BYU removed its written ban on “homosexual behavior” in early 2020, prompting students to come out and publicly join the LGTBQ community. The school, which also bans things such as alcohol consumption, beards, and piercings, then issued a clarification a few weeks later, stating that same-sex dating is still prohibited, even if it is no longer expressly written in the honor code.
The reversal sparked a protest outside LDS headquarters, with LGBTQ students claiming the apparent reversal amounted to a trick aimed at getting students to “come out” and identify themselves to the school. The federal investigation from the department’s Office for Civil Rights started late last year under Title IX, the law that protects against discrimination on the basis of sex in schools.
University spokeswoman Carri Jenkins acknowledged the investigation but said in a statement that BYU is within its rights to enforce the church’s policies against same-sex relationships, adding that BYU does not anticipate any further action.
“BYU is exempt from application of Title IX rules that conflict with the religious tenets of The Church of Jesus Christ of Latter-day Saints,” Jenkins said.

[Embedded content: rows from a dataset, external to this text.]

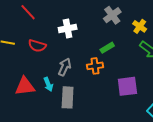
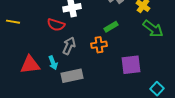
red semicircle: (37, 46) -> (56, 25), moved
gray rectangle: (68, 97) -> (72, 76), turned 75

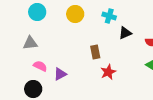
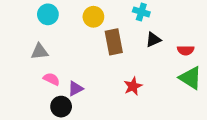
cyan cross: (109, 16) -> (141, 12), moved
brown rectangle: (95, 52) -> (114, 42), moved, size x1.5
black circle: (33, 89) -> (61, 107), moved

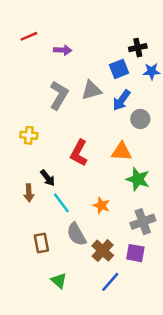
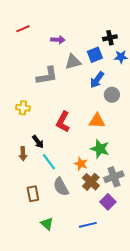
purple arrow: (63, 50) -> (58, 40), moved
gray triangle: (91, 90) -> (73, 62), moved
gray L-shape: (59, 95) -> (47, 76), turned 50
green star: (138, 179) -> (100, 149), moved
brown cross: (103, 251) -> (91, 182), moved
purple square: (135, 253) -> (108, 202), turned 35
blue line: (110, 282) -> (88, 225), turned 36

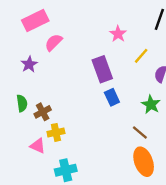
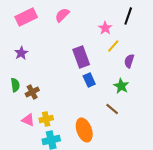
pink star: (118, 34) -> (105, 28), moved
pink semicircle: (54, 42) -> (62, 15), moved
yellow cross: (56, 132) -> (46, 119), moved
orange ellipse: (144, 162) -> (84, 130), moved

While the church may have softened its approach in recent years, it still maintains doctrinal opposition to same-sex marriage and sex outside of marriage.
A Department of Education (DOE) spokesperson confirmed an investigation was opened in October, but did not elaborate. As a private religious school, BYU does have religious exemptions from Title IX as it related to sexuality and gender expression.

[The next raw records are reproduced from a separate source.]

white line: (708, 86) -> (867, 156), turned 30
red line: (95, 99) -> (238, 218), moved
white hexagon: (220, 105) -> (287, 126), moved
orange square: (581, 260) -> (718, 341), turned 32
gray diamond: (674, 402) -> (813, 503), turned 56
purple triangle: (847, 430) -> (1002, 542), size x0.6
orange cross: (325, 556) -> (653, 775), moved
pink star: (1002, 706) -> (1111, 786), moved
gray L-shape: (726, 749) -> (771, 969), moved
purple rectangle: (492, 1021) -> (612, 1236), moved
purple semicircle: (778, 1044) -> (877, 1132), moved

Federal scrutiny such as the spotlight under which BYU currently finds itself is rare at church-owned schools, typically occurring only when serious or potentially systemic issues are suspected, according to Michael Austin, a BYU graduate and vice president at the University of Evansville a private Methodist school in Indiana.
“It’s really significant that investigators are stepping in now,” he told the Tribune, as the new investigation appears to center around whether those exemptions allow faith-based discipline for LGBTQ students, when the behavior is neither directly related to education nor expressly prohibited in its written honor code.

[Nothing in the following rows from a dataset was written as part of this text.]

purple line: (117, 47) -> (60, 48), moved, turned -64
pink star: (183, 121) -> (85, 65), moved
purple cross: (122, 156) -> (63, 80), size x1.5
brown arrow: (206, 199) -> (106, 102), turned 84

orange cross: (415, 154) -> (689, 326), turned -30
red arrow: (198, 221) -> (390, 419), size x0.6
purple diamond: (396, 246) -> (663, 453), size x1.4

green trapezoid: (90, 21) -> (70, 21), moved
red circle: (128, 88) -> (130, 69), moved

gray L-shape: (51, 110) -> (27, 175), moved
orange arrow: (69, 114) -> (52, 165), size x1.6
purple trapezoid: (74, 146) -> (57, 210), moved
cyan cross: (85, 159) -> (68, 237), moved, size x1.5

BYU’s president, Kevin Worthen, argued those exemptions do apply, and everyone who attends or works at the university agrees to follow the honor code and “voluntarily commit to conduct their lives in accordance with the principles of the gospel of Jesus Christ,” according to a letter he wrote to the DOE in November 2021.
In a response obtained by the Tribune, the DOE’s Office for Civil Rights affirmed the school does have some religious exemptions but the department had to investigate whether the complaint it received falls under those exemptions.
LGBTQ rights have been a major issue in recent years at the school, located in Provo, UT. A lawsuit filed by several students last year alleges discrimination, with one recent lesbian graduate claiming she lost her university job because her boss didn’t think she looked “feminine enough.”
BYU has also banned protests near the iconic letter “Y” after activists lit the letter up in rainbow colors.